(Extracted page text data)
----

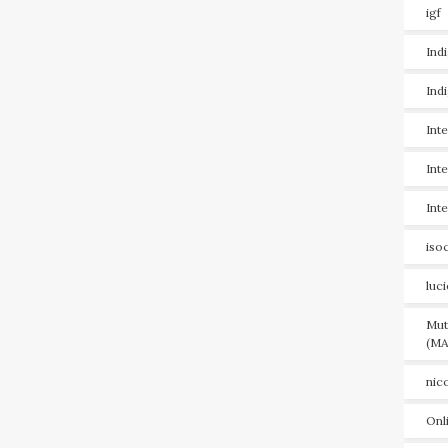
igf
Ind
Ind
Int
Int
Int
iso
luc
Mut
(MA
nic
Onl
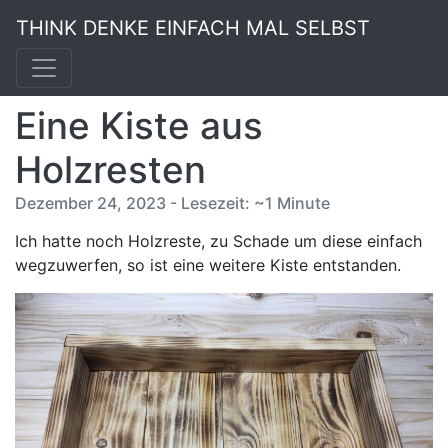
THINK DENKE EINFACH MAL SELBST
Eine Kiste aus
Holzresten
Dezember 24, 2023 - Lesezeit: ~1 Minute
Ich hatte noch Holzreste, zu Schade um diese einfach
wegzuwerfen, so ist eine weitere Kiste entstanden.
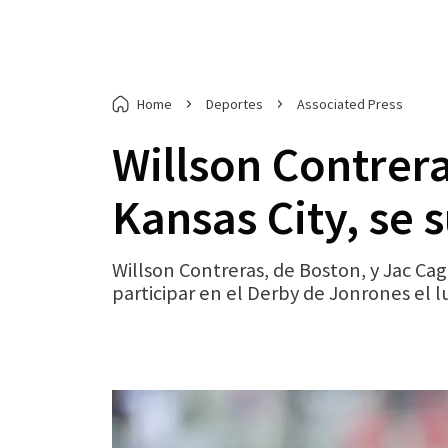
Home
Deportes
Associated Press
Willson Contrera
Kansas City, se
Willson Contreras, de Boston, y Jac Ca
participar en el Derby de Jonrones el lu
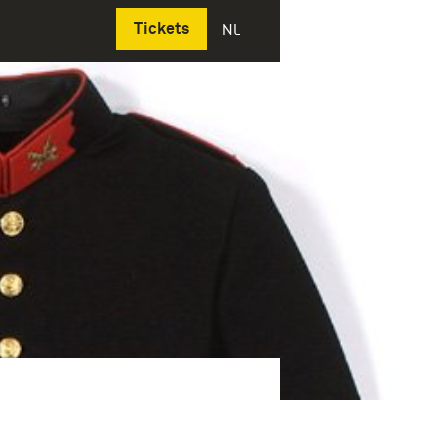
Deutsch
Tickets
NL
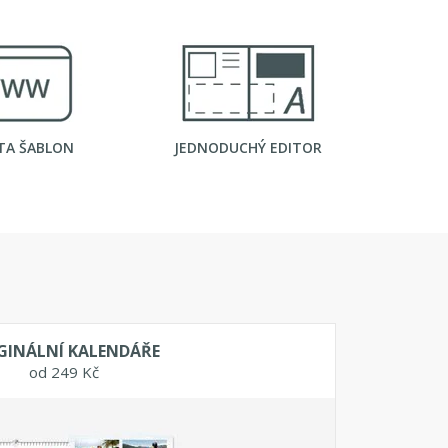
TA ŠABLON
JEDNODUCHÝ EDITOR
GINÁLNÍ KALENDÁŘE
od 249 Kč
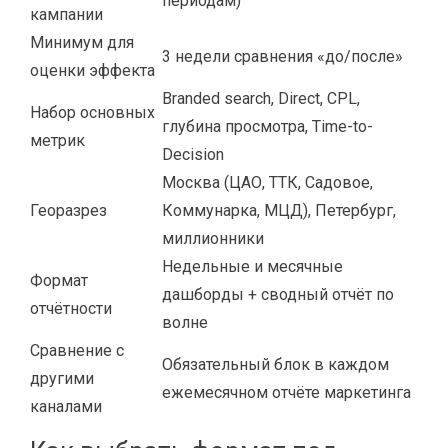
периодам)
кампании
Минимум для
3 недели сравнения «до/после»
оценки эффекта
Branded search, Direct, CPL,
Набор основных
глубина просмотра, Time-to-
метрик
Decision
Москва (ЦАО, ТТК, Садовое,
Георазрез
Коммунарка, МЦД), Петербург,
миллионники
Недельные и месячные
Формат
дашборды + сводный отчёт по
отчётности
волне
Сравнение с
Обязательный блок в каждом
другими
ежемесячном отчёте маркетинга
каналами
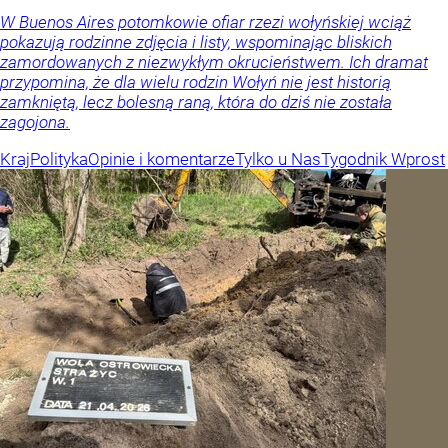
W Buenos Aires potomkowie ofiar rzezi wołyńskiej wciąż
pokazują rodzinne zdjęcia i listy, wspominając bliskich
zamordowanych z niezwykłym okrucieństwem. Ich dramat
przypomina, że dla wielu rodzin Wołyń nie jest historią
zamkniętą, lecz bolesną raną, która do dziś nie została
zagojona.
Kraj
Polityka
Opinie i komentarze
Tylko u Nas
Tygodnik Wprost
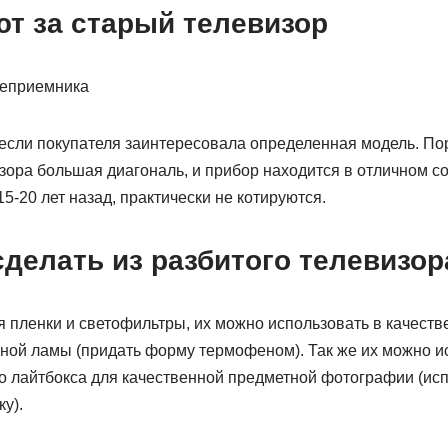
ют за старый телевизор
леприемника
 если покупателя заинтересовала определенная модель. По
изора большая диагональ, и прибор находится в отличном с
-20 лет назад, практически не котируются.
делать из разбитого телевизор
 пленки и светофильтры, их можно использовать в качеств
ной ламы (придать форму термофеном). Так же их можно и
о лайтбокса для качественной предметной фотографии (исп
у).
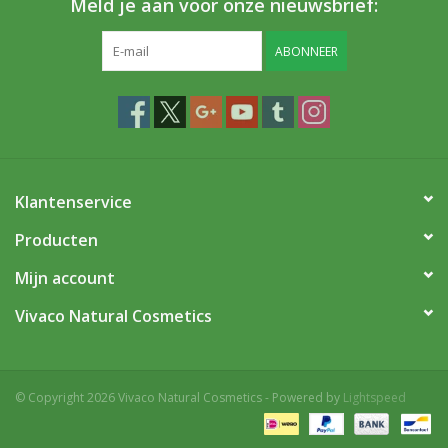
Meld je aan voor onze nieuwsbrief:
ABONNEER
Klantenservice
Producten
Mijn account
Vivaco Natural Cosmetics
© Copyright 2026 Vivaco Natural Cosmetics - Powered by
Lightspeed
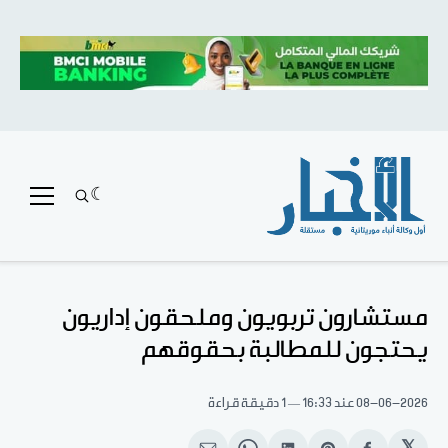
مستشارون تربويون وملحقون إداريون
يحتجون للمطالبة بحقوقهم
08-06-2026
عند 16:33
1 دقيقة قراءة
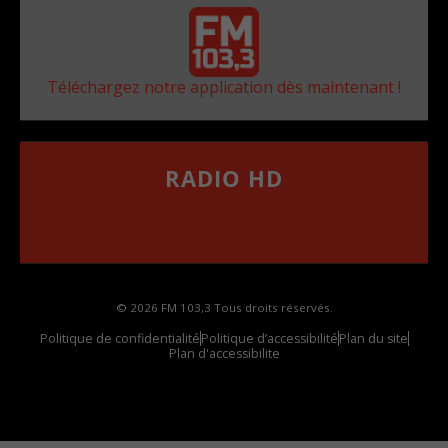
Téléchargez notre application dès maintenant !
RADIO HD
••••••••••••••••••
Comment synthoniser la fréquence HD dans
votre voiture
© 2026 FM 103,3 Tous droits réservés.
Politique de confidentialité
Politique d’accessibilité
Plan du site
Plan d'accessibilite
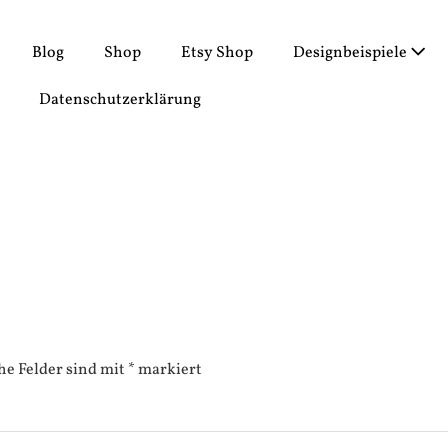
Blog
Shop
Etsy Shop
Designbeispiele
Datenschutzerklärung
he Felder sind mit
*
markiert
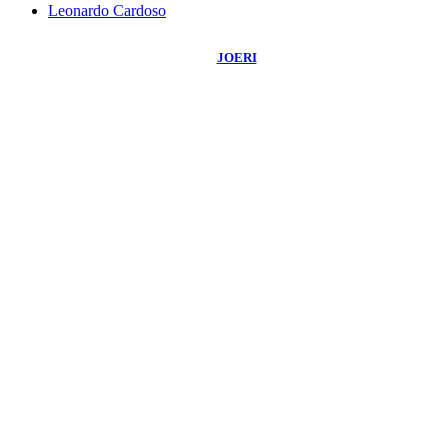
Leonardo Cardoso
©
2026
Blog do Sidnei Costa
- Todos os Direitos Reservados | Desenvolvido
Por:
JOERI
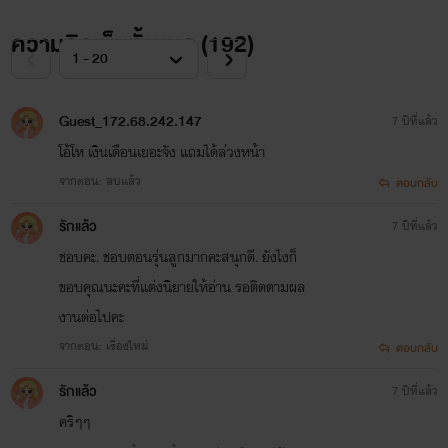
ความคิดเห็นทั้งหมด (
192
)
Guest_172.68.242.147
7 ปีที่แล้ว
โอ้โห เงินเดือนเยอะจัง แถมได้ล่วงหน้า
จากตอน: ลบแล้ว
ตอบกลับ
รักแล้ว
7 ปีที่แล้ว
ชอบคะ. ชอบตอนรุ่นลูกมากคะสนุกดี. ยังไงก็
ขอบคุณนะคะที่แต่งนิยายให้อ่าน รอติดตามผล
งานต่อไปคะ
จากตอน: เรื่องใหม่
ตอบกลับ
รักแล้ว
7 ปีที่แล้ว
คริๆๆ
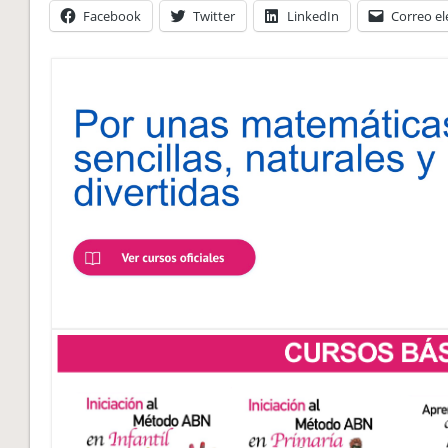
Facebook
Twitter
LinkedIn
Correo el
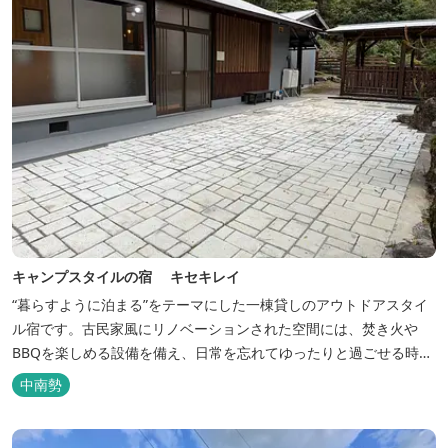
キャンプスタイルの宿 キセキレイ
“暮らすように泊まる”をテーマにした一棟貸しのアウトドアスタイ
ル宿です。古民家風にリノベーションされた空間には、焚き火や
BBQを楽しめる設備を備え、日常を忘れてゆったりと過ごせる時間
が広がります。ペット同伴も可能で、愛犬と一緒に自然を満喫でき
中南勢
るのも魅力です。 【営業時間】 チェックイン 15：00（早めのチ
ェックインご希望は予約時に要相談） チェックアウト 9：00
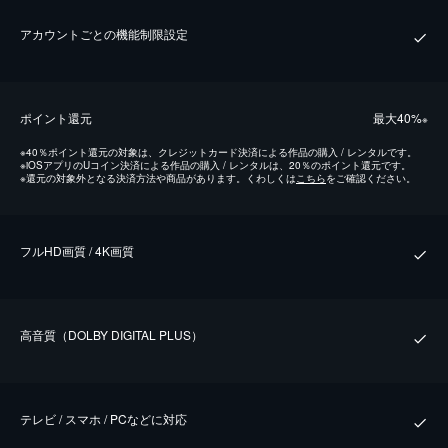
アカウントごとの機能制限設定
ポイント還元
最⼤40%
※
※
40％ポイント還元の対象は、クレジットカード決済による作品の購入 / レンタルです。
※
iOSアプリのUコイン決済による作品の購入 / レンタルは、20％のポイント還元です。
※
還元の対象外となる決済方法や商品があります。くわしくは
こちら
をご確認ください。
フルHD画質 / 4K画質
⾼⾳質（DOLBY DIGITAL PLUS）
テレビ / スマホ / PCなどに対応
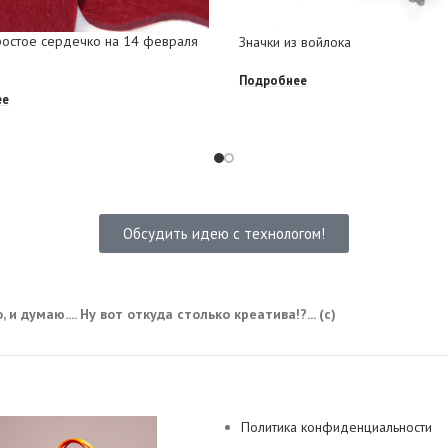
ростое сердечко на 14 февраля
Значки из войлока
Подробнее
ее
Обсудить идею с технологом!
 и думаю.... Ну вот откуда столько креатива!?... (с)
Политика конфиденциальности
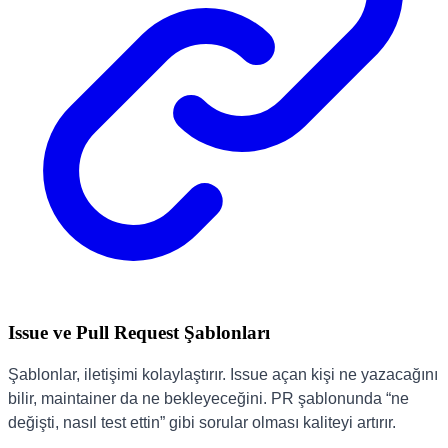
Issue ve Pull Request Şablonları
Şablonlar, iletişimi kolaylaştırır. Issue açan kişi ne yazacağını
bilir, maintainer da ne bekleyeceğini. PR şablonunda “ne
değişti, nasıl test ettin” gibi sorular olması kaliteyi artırır.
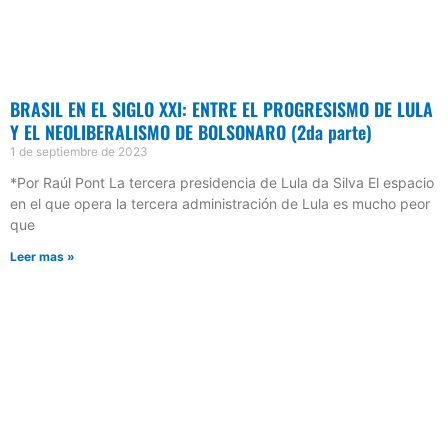
BRASIL EN EL SIGLO XXI: ENTRE EL PROGRESISMO DE LULA
Y EL NEOLIBERALISMO DE BOLSONARO (2da parte)
1 de septiembre de 2023
*Por Raúl Pont La tercera presidencia de Lula da Silva El espacio
en el que opera la tercera administración de Lula es mucho peor
que
Leer mas »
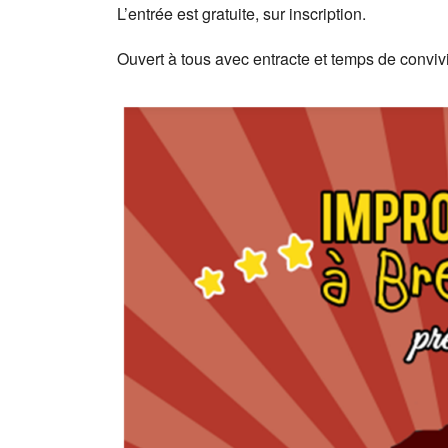
L’entrée est gratuite, sur inscription.
Ouvert à tous avec entracte et temps de convivi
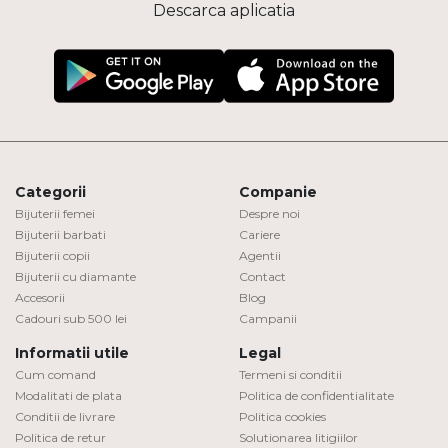
Descarca aplicatia
Categorii
Companie
Bijuterii femei
Despre noi
Bijuterii barbati
Cariere
Bijuterii copii
Agentii
Bijuterii cu diamante
Contact
Accesorii
Blog
Cadouri sub 500 lei
Campanii
Informatii utile
Legal
Cum comand
Termeni si conditii
Modalitati de plata
Politica de confidentialitate
Conditii de livrare
Politica cookies
Politica de retur
Solutionarea litigiilor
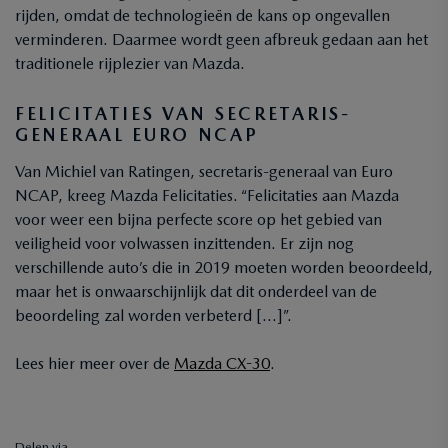
rijden, omdat de technologieën de kans op ongevallen
verminderen. Daarmee wordt geen afbreuk gedaan aan het
traditionele rijplezier van Mazda.
FELICITATIES VAN SECRETARIS-
GENERAAL EURO NCAP
Van Michiel van Ratingen, secretaris-generaal van Euro
NCAP, kreeg Mazda Felicitaties. “Felicitaties aan Mazda
voor weer een bijna perfecte score op het gebied van
veiligheid voor volwassen inzittenden. Er zijn nog
verschillende auto’s die in 2019 moeten worden beoordeeld,
maar het is onwaarschijnlijk dat dit onderdeel van de
beoordeling zal worden verbeterd […]”.
Lees hier meer over de
Mazda CX-30
.
Delen via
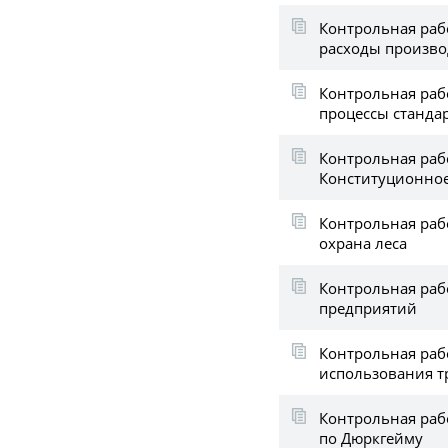
Контрольная рабо
расходы произво
Контрольная раб
процессы станда
Контрольная раб
Конституционное
Контрольная раб
охрана леса
Контрольная раб
предприятий
Контрольная раб
использования т
Контрольная раб
по Дюркгейму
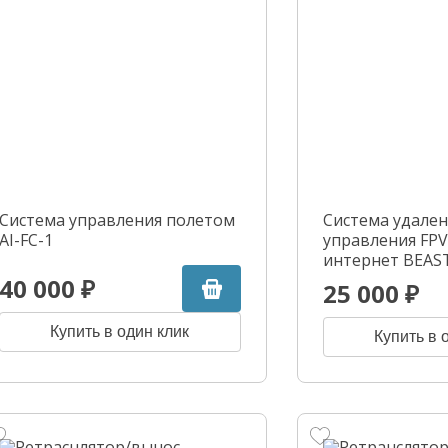
Система управления полетом
Система удале
AI-FC-1
управления FPV
интернет BEA
40 000 ₽
25 000 ₽
Купить в один клик
Купить в 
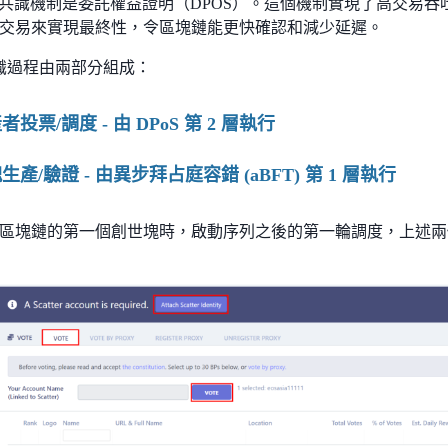
的共識機制是委託權益證明（DPOS）。這個機制實現了高交易吞吐
交易來實現最終性，令區塊鏈能更快確認和減少延遲。
 共識過程由兩部分組成：
產者投票/調度 - 由 DPoS 第 2 層執行
塊生產/驗證 - 由異步拜占庭容錯 (aBFT) 第 1 層執行
區塊鏈的第一個創世塊時，啟動序列之後的第一輪調度，上述兩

----

### Your objective
Check every line above for the string "Vivaco" and state how many have it, with no other words.

### The completed task
2